What is it about mothers and guilt?
Why do we so often fall victim to the ease of comparison and competition?
I have been pondering these thoughts lately, especially after considering Kat's post yesterday regarding birthday parties. I have HUGE motherly guilt associated with the celebration of my kiddos' big days. But why? They feel loved; they feel appreciated; they feel special on their birthdays. So why the need to own up to some standard, some far-off achievement of the biggest bash on the planet with every themed ornamentation, showcase of creativity, and birthday menagerie?
Why as a young mother did I feel like my children had to keep pace with every milestone others' children achieved?

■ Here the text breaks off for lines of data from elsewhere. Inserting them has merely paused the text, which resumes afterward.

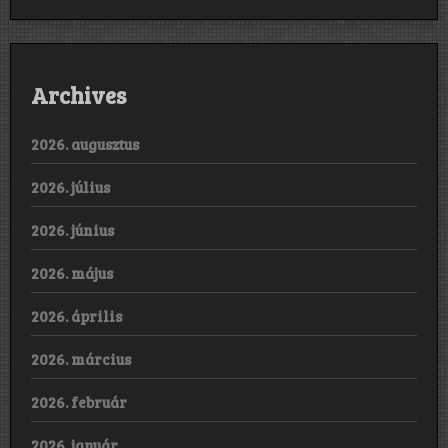
Archives
2026. augusztus
2026. július
2026. június
2026. május
2026. április
2026. március
2026. február
2026. január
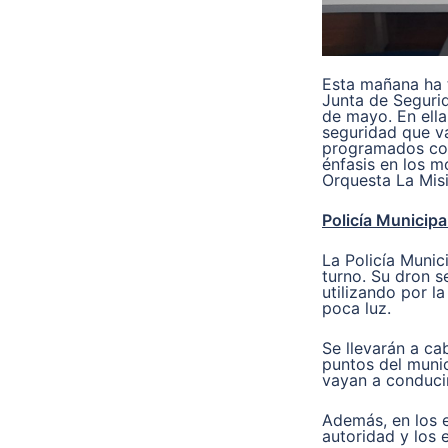
Esta mañana ha 
Junta de Segurid
de mayo. En ell
seguridad que va
programados cont
énfasis en los 
Orquesta La Misi
Policía Municipa
La Policía Munici
turno. Su dron s
utilizando por l
poca luz.
Se llevarán a ca
puntos del munic
vayan a conducir
Además, en los e
autoridad y los 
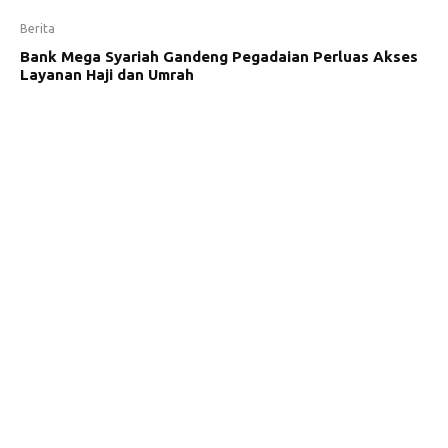
Berita
Bank Mega Syariah Gandeng Pegadaian Perluas Akses
Layanan Haji dan Umrah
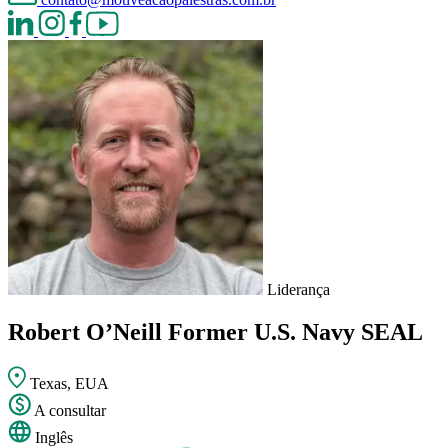
Liderança
Robert O’Neill
Former U.S. Navy SEAL
Texas, EUA
A consultar
Inglês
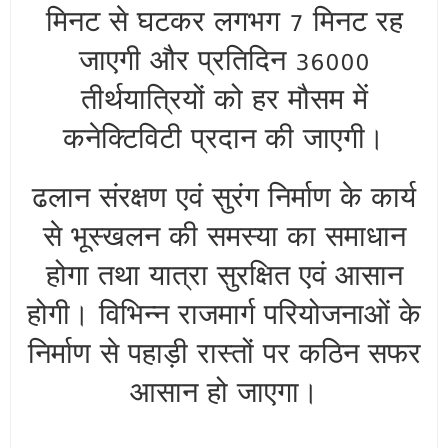
मिनट से घटकर लगभग 7 मिनट रह
जाएगी और प्रतिदिन 36000
तीर्थयात्रियों को हर मौसम में
कनेक्टिविटी प्रदान की जाएगी।
ढलान संरक्षण एवं सुरंग निर्माण के कार्य
से भूस्खलन की समस्या का समाधान
होगा तथा यात्रा सुरक्षित एवं आसान
होगी। विभिन्न राजमार्ग परियोजनाओं के
निर्माण से पहाड़ी रास्तों पर कठिन सफर
आसान हो जाएगा।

I knew full well that all children develop at their own pace and end up reaching the same developmental outcome by age five. Yet I continued to do it. Mommy guilt.

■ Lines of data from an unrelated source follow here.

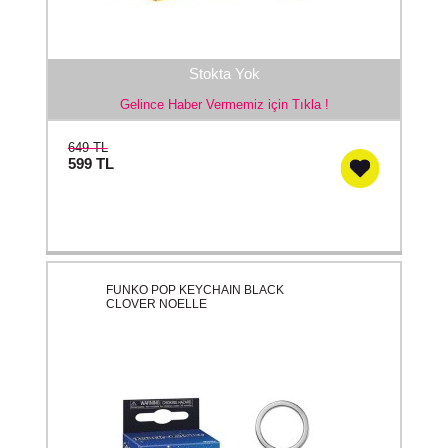
Stokta Yok
Gelince Haber Vermemiz için Tıkla !
649 TL
599
TL
FUNKO POP KEYCHAIN BLACK
CLOVER NOELLE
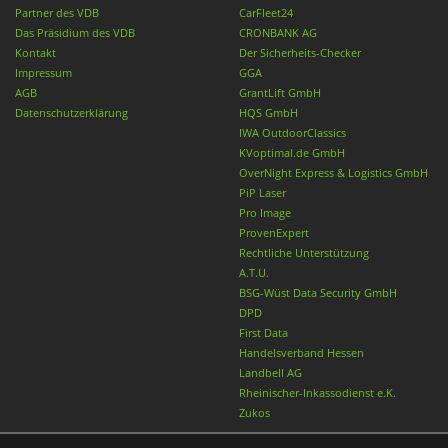
Partner des VDB
CarFleet24
Das Präsidium des VDB
CRONBANK AG
Kontakt
Der Sicherheits-Checker
Impressum
GGA
AGB
GrantLift GmbH
Datenschutzerklärung
HQS GmbH
IWA OutdoorClassics
KVoptimal.de GmbH
OverNight Express & Logistics GmbH
PiP Laser
Pro Image
ProvenExpert
Rechtliche Unterstützung
A.T.U.
BSG-Wüst Data Security GmbH
DPD
First Data
Handelsverband Hessen
Landbell AG
Rheinischer-Inkassodienst e.K.
Zukos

I admit to being rather competitive, but is this issue pervasive among less-competitive mothers? And does it wane with the addition of each child and the understanding by a mother that she really can't do it all? Or just that she can't meet the unreasonable expectations put in place by irrational thinking and planning?

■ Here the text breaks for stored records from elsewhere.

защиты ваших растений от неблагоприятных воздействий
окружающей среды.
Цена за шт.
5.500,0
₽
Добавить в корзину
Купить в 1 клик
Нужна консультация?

I spoke with a new mother yesterday, who shared of her experiences in the first two months of motherhood. She commented on having to limit time on the phone with a really organized friend (also a new mother) due to the feelings of inadequacy that would result from their conversations. I hastened to discourage her immediate sense of guilt and comparison. "Don't do it, " I said, "Whatever you do, don't allow yourself to fall into the trap of mother guilt. It's always there. It's always working against us."
Mother guilt is sinful and we, mothers, need to pray for greater enlightenment; for strength to endure particular seasons of motherly guilt so that we can truly fulfill our vocations to the best of our ability. No more. No less.
I will pray for all mothers today. I will pray for you.